==== DATASET RECORDS

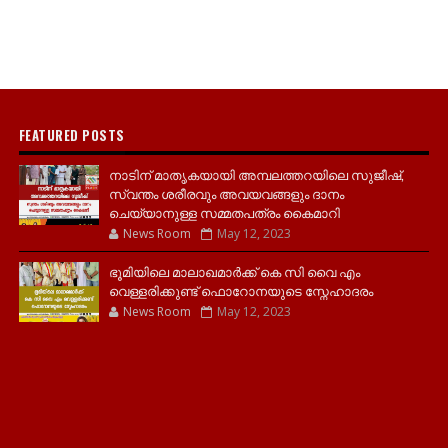
FEATURED POSTS
നാടിന് മാതൃകയായി അമ്പലത്തറയിലെ സുജീഷ്,
സ്വന്തം ശരീരവും അവയവങ്ങളും ദാനം
ചെയ്യാനുള്ള സമ്മതപത്രം കൈമാറി
News Room
May 12, 2023
ഭൂമിയിലെ മാലാഖമാർക്ക് കെ സി വൈ എം
വെള്ളരിക്കുണ്ട് ഫൊറോനയുടെ സ്നേഹാദരം
News Room
May 12, 2023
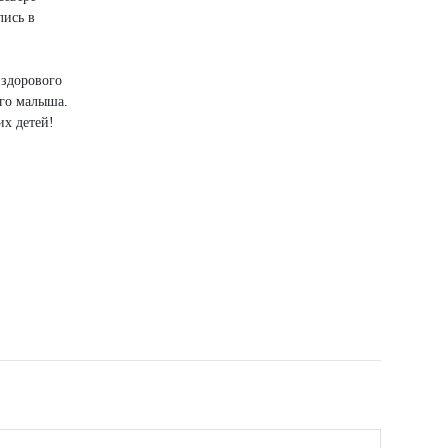
лись в
 здорового
ого малыша.
х детей!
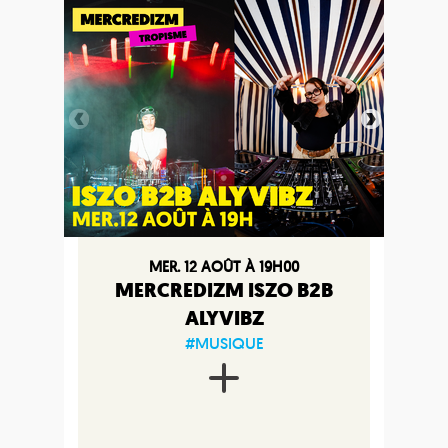
MER. 12 AOÛT À 19H00
MERCREDIZM ISZO B2B
ALYVIBZ
#MUSIQUE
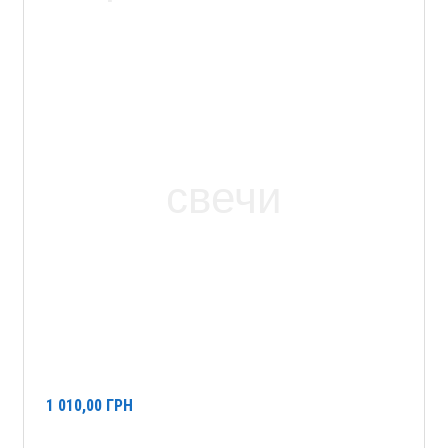
1 010,00
ГРН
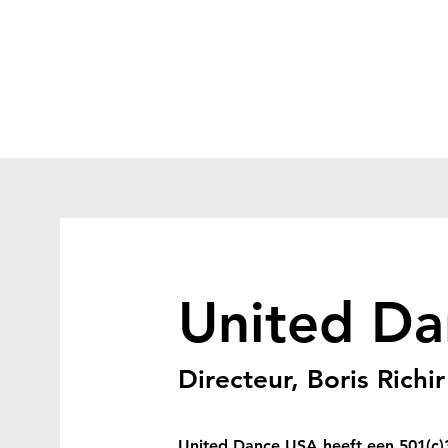
United Da
Directeur, Boris Richir
United Dance USA heeft een 501(c)3 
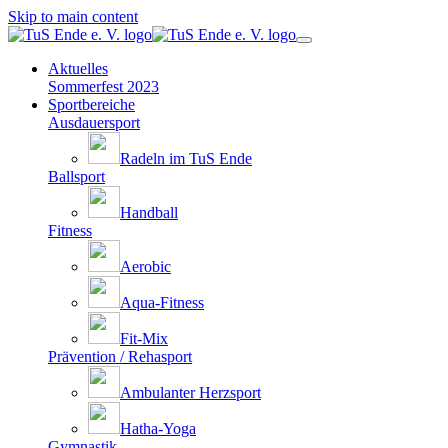
Skip to main content
Aktuelles
Sommerfest 2023
Sportbereiche
Ausdauersport
Radeln im TuS Ende
Ballsport
Handball
Fitness
Aerobic
Aqua-Fitness
Fit-Mix
Prävention / Rehasport
Ambulanter Herzsport
Hatha-Yoga
Gymnastik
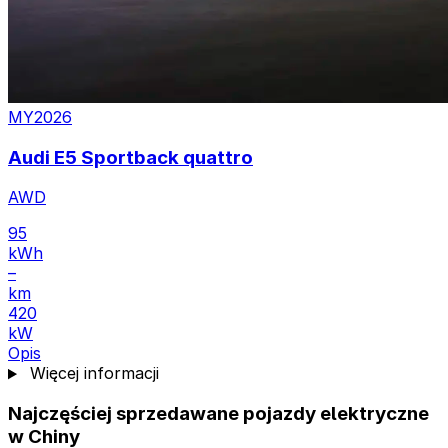
MY2026
Audi E5 Sportback quattro
AWD
95
kWh
–
km
420
kW
Opis
Więcej informacji
Najczęściej sprzedawane pojazdy elektryczne
w Chiny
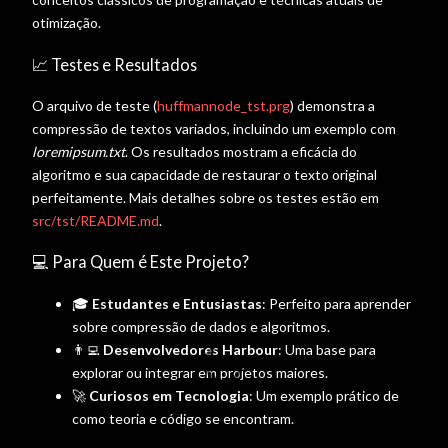
otimização.
📈 Testes e Resultados
O arquivo de teste (
huffmannode_tst.prg
) demonstra a
compressão de textos variados, incluindo um exemplo com
loremipsum.txt
. Os resultados mostram a eficácia do
algoritmo e sua capacidade de restaurar o texto original
perfeitamente. Mais detalhes sobre os testes estão em
src/tst/README.md
.
💻 Para Quem é Este Projeto?
🎓
Estudantes e Entusiastas
: Perfeito para aprender
sobre compressão de dados e algoritmos.
👨‍💻
Desenvolvedores Harbour
: Uma base para
explorar ou integrar em projetos maiores.
🚀
Curiosos em Tecnologia
: Um exemplo prático de
como teoria e código se encontram.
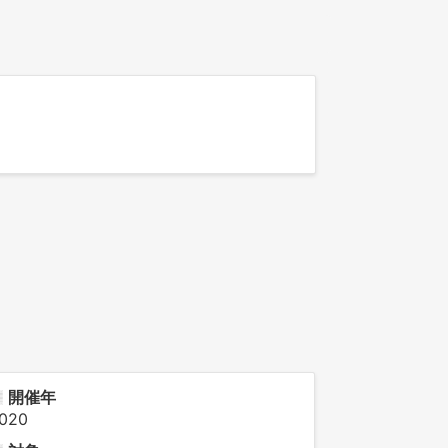
開催年
020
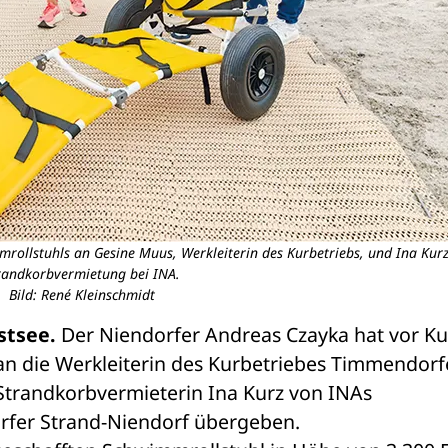
ollstuhls an Gesine Muus, Werkleiterin des Kurbetriebs, und Ina Kurz 
randkorbvermietung bei INA.
Bild: René Kleinschmidt
tsee. 
Der Niendorfer Andreas Czayka hat vor Ku
n die Werkleiterin des Kurbetriebes Timmendorfe
Strandkorbvermieterin Ina Kurz von INAs 
fer Strand-Niendorf übergeben.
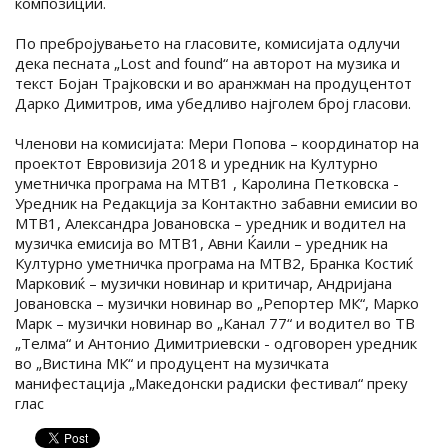
композиции.
По пребројувањето на гласовите, комисијата одлучи
дека песната „Lost and found“ на авторот на музика и
текст Бојан Трајковски и во аранжман на продуцентот
Дарко Димитров, има убедливо најголем број гласови.
Членови на комисијата: Мери Попова – координатор на
проектот Евровизија 2018 и уредник на Културно
уметничка програма на МТВ1 , Каролина Петковска -
Уредник на Редакција за Контактно забавни емисии во
МТВ1, Александра Јовановска – уредник и водител на
музичка емисија во МТВ1, Авни Ќаили – уредник на
Културно уметничка програма на МТВ2, Бранка Костиќ
Марковиќ – музички новинар и критичар, Андријана
Јовановска – музички новинар во „Репортер МК“, Марко
Марк – музички новинар во „Канал 77“ и водител во ТВ
„Телма“ и Антонио Димитриевски - одговорен уредник
во „Вистина МК“ и продуцент на музичката
манифестација „Македонски радиски фестивал“ преку
глас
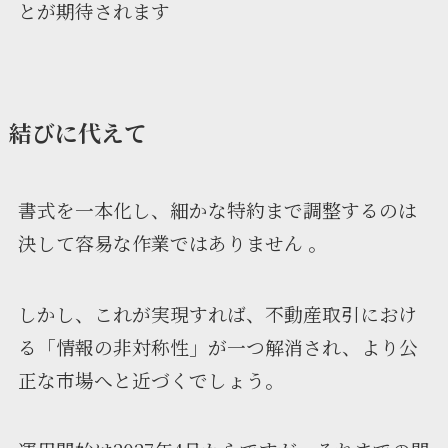
とが期待されます
結びに代えて
書式を一本化し、細かな特約まで調整するのは
決して容易な作業ではありません 。
しかし、これが実現すれば、不動産取引におけ
る「情報の非対称性」が一つ解消され、より公
正な市場へと近づくでしょう。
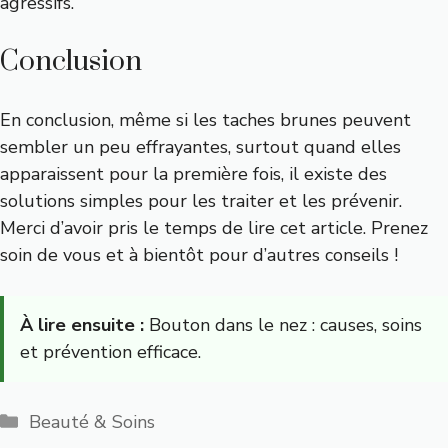
agressifs.
Conclusion
En conclusion, même si les taches brunes peuvent
sembler un peu effrayantes, surtout quand elles
apparaissent pour la première fois, il existe des
solutions simples pour les traiter et les prévenir.
Merci d’avoir pris le temps de lire cet article. Prenez
soin de vous et à bientôt pour d’autres conseils !
À lire ensuite :
Bouton dans le nez : causes, soins
et prévention efficace.
Catégories
Beauté & Soins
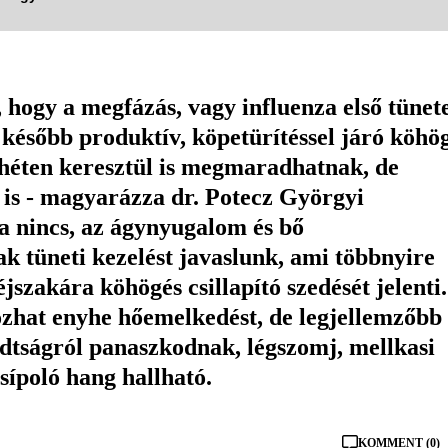
hogy a megfázás, vagy influenza első tünete
 később produktív, köpetürítéssel járó köhö
3 héten keresztül is megmaradhatnak, de
 is - magyarázza dr. Potecz Györgyi
a nincs, az ágynyugalom és bő
ak tüneti kezelést javaslunk, ami többnyire
jszakára köhögés csillapító szedését jelenti.
kozhat enyhe hőemelkedést, de legjellemzőbb
adtságról panaszkodnak, légszomj, mellkasi
 sípoló hang hallható.
KOMMENT (0)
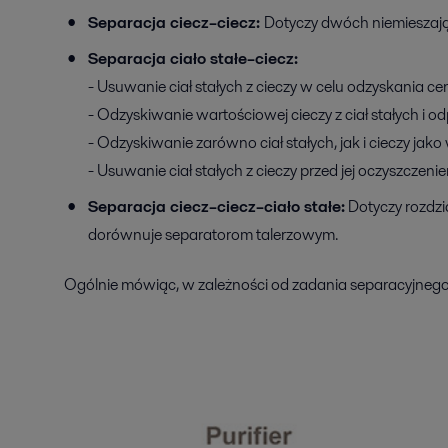
Separacja ciecz–ciecz:
Dotyczy dwóch niemieszając
Separacja ciało stałe–ciecz:
- Usuwanie ciał stałych z cieczy w celu odzyskania 
- Odzyskiwanie wartościowej cieczy z ciał stałych i o
- Odzyskiwanie zarówno ciał stałych, jak i cieczy ja
- Usuwanie ciał stałych z cieczy przed jej oczyszcze
Separacja ciecz–ciecz–ciało stałe:
Dotyczy rozdzia
dorównuje separatorom talerzowym.
Ogólnie mówiąc, w zależności od zadania separacyjnego 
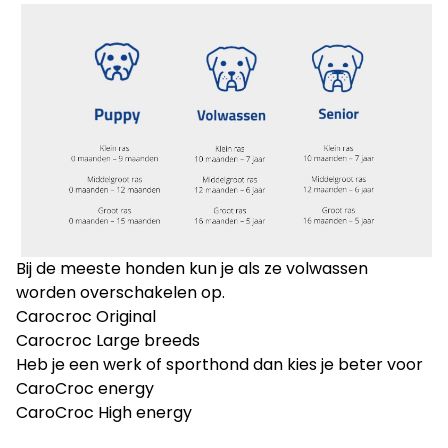
Bij de meeste honden kun je als ze volwassen
worden overschakelen op.
Carocroc Original
Carocroc Large breeds
Heb je een werk of sporthond dan kies je beter voor
CaroCroc energy
CaroCroc High energy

========

WHAT IS EXPECTED :: Above are the records; return the lines in them from the one with "O arquivo de" to the one with "Bild: René Kleinschmidt", inclusive, exactly and without images.

PROBLEM SOLUTION ::
O arquivo de teste (
huffmannode_tst.prg
) demonstra a
compressão de textos variados, incluindo um exemplo com
loremipsum.txt
. Os resultados mostram a eficácia do
algoritmo e sua capacidade de restaurar o texto original
perfeitamente. Mais detalhes sobre os testes estão em
src/tst/README.md
.
💻 Para Quem é Este Projeto?
🎓
Estudantes e Entusiastas
: Perfeito para aprender
sobre compressão de dados e algoritmos.
👨‍💻
Desenvolvedores Harbour
: Uma base para
explorar ou integrar em projetos maiores.
🚀
Curiosos em Tecnologia
: Um exemplo prático de
como teoria e código se encontram.
開催年
020
ollstuhls an Gesine Muus, Werkleiterin des Kurbetriebs, und Ina Kurz 
randkorbvermietung bei INA.
Bild: René Kleinschmidt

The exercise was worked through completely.